======== SOURCE MATERIAL

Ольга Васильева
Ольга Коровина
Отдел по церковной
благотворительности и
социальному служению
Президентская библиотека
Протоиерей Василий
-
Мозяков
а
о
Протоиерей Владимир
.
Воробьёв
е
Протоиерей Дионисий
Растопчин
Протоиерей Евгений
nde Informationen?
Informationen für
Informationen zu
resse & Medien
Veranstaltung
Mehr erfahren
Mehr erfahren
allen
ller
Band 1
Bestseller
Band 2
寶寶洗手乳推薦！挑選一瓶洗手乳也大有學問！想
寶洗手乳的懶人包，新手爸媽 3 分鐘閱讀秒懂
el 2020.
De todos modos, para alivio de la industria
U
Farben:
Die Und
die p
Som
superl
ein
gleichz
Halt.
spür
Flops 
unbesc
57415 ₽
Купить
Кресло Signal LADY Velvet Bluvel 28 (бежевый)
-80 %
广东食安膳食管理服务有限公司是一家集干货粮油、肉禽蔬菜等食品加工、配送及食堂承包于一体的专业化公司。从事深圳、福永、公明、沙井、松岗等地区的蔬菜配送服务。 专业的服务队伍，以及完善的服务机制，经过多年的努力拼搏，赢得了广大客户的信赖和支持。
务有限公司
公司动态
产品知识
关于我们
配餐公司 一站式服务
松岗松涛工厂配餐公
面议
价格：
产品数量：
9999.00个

================
======== SOURCE MATERIAL

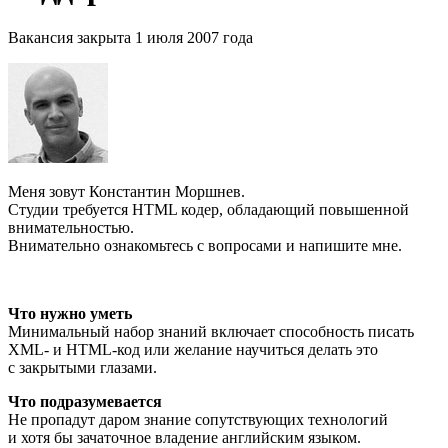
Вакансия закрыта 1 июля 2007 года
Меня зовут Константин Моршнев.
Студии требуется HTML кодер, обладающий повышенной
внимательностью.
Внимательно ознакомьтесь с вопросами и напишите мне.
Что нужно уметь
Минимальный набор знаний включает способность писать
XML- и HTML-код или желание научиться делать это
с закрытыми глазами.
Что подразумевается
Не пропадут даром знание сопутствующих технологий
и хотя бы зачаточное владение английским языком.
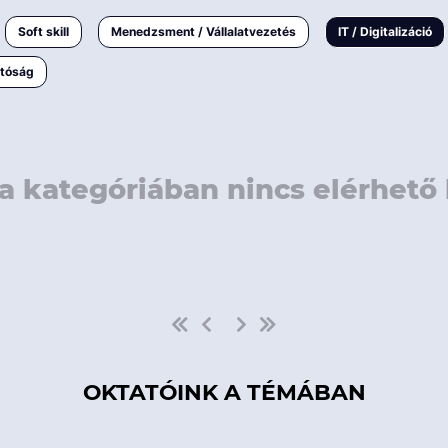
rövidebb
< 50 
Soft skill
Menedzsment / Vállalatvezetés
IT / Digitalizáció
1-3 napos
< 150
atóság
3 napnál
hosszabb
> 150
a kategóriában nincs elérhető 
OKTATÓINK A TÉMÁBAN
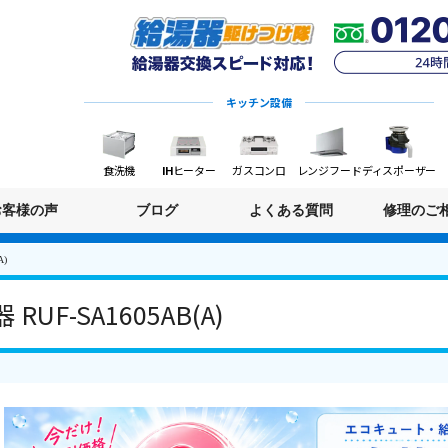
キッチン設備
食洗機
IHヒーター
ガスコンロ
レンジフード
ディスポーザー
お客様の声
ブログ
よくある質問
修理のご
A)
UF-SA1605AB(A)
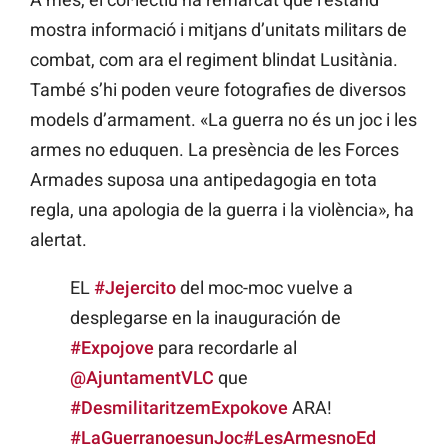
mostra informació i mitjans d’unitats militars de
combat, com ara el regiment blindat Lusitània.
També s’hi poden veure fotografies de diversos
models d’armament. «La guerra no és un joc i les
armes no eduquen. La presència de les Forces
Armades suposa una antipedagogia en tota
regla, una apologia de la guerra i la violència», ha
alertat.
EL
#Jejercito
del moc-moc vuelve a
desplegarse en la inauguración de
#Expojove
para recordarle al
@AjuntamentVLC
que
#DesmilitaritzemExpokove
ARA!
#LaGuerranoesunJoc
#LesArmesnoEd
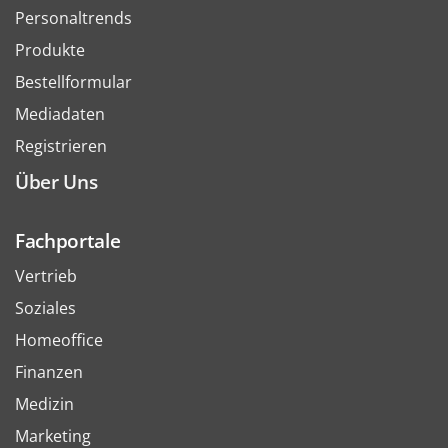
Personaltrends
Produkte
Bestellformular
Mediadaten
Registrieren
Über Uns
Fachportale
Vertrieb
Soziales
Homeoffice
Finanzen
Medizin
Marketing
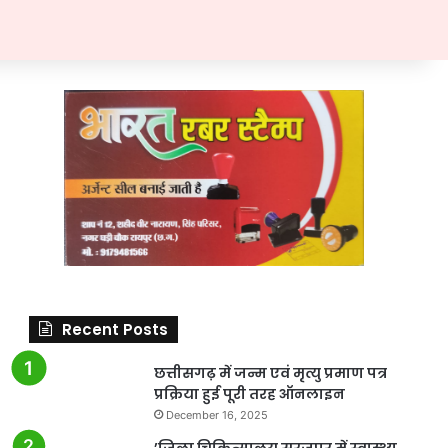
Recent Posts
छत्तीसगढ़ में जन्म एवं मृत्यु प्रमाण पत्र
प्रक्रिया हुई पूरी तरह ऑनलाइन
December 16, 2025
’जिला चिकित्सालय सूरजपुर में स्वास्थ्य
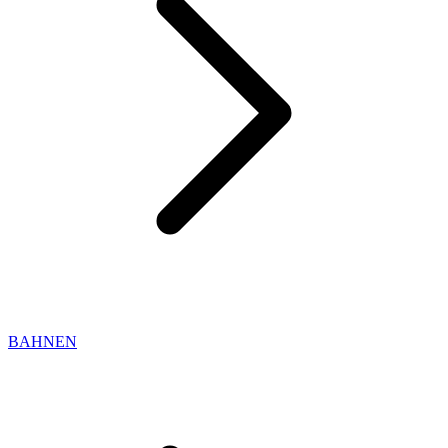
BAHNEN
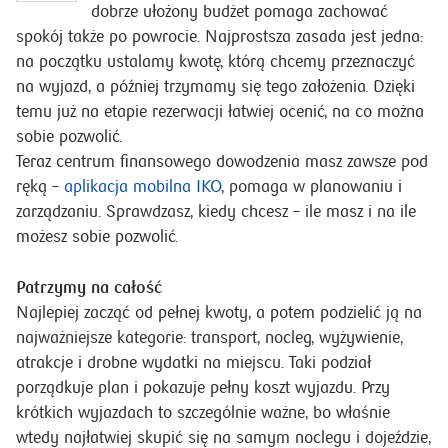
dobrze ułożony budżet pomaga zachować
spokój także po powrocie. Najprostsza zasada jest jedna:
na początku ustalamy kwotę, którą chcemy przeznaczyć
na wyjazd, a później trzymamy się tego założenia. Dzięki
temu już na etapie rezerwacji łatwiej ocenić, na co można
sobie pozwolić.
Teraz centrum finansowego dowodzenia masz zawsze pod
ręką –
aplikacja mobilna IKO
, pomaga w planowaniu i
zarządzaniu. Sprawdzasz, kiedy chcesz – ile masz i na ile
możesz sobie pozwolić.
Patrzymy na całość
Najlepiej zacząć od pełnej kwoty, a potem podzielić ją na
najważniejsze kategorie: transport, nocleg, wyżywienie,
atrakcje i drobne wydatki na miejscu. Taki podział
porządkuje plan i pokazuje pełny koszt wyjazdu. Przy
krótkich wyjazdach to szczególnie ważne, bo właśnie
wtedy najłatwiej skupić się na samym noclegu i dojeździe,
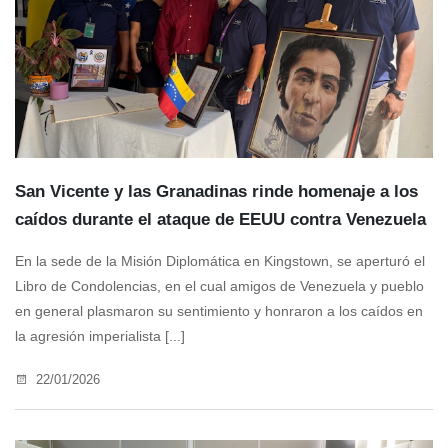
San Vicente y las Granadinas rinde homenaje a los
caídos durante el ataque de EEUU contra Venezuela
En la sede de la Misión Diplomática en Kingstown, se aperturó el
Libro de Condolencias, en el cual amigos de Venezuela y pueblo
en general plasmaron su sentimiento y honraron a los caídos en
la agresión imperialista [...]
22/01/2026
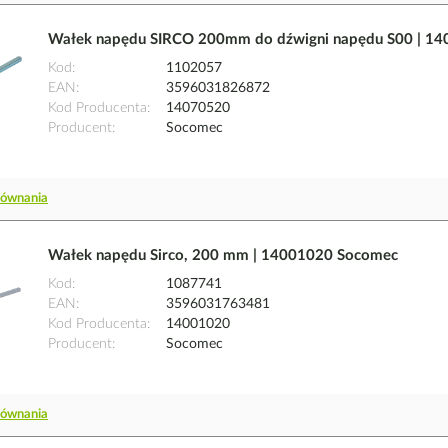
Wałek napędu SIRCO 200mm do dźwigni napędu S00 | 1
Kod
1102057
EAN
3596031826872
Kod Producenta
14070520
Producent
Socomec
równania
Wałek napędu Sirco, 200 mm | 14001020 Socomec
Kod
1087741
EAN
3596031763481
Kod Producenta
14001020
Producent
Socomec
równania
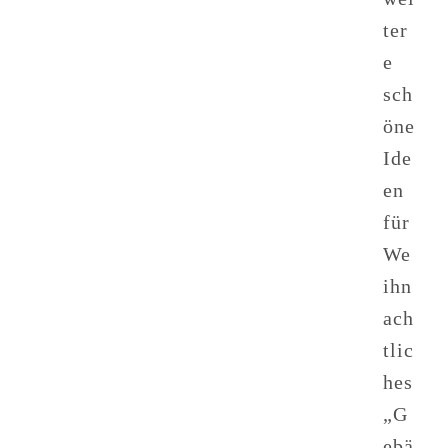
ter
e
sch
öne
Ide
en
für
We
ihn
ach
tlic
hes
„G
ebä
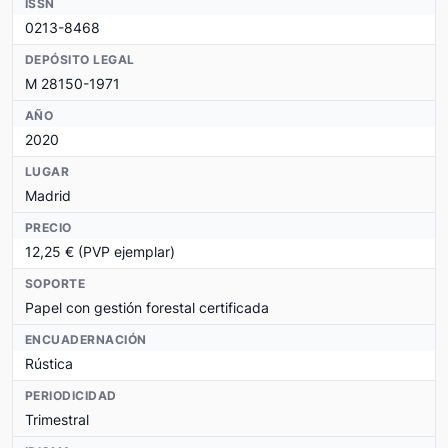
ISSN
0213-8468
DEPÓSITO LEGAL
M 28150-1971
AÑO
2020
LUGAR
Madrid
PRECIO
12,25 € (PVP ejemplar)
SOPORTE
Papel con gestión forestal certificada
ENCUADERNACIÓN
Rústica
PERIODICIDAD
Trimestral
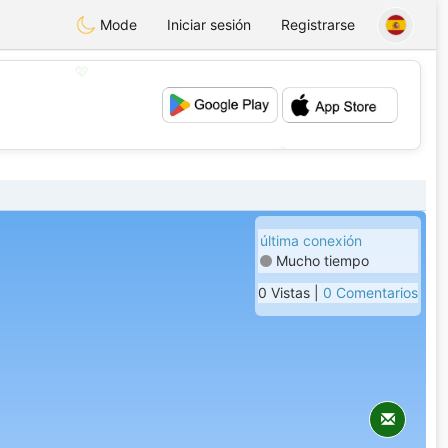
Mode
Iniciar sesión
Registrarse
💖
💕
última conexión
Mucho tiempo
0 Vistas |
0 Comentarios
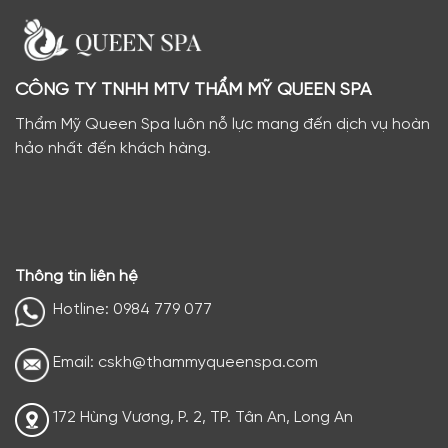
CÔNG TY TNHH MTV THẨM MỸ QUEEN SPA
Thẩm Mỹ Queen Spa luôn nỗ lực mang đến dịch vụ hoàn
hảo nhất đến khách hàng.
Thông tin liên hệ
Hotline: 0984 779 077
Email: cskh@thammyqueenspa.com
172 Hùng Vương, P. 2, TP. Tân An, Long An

================

■ **WHAT IS EXPECTED**: Say how many lines in the records hold the string "HTML". Give no other words.

■ **OUTPUT FOR THIS EXERCISE**: 2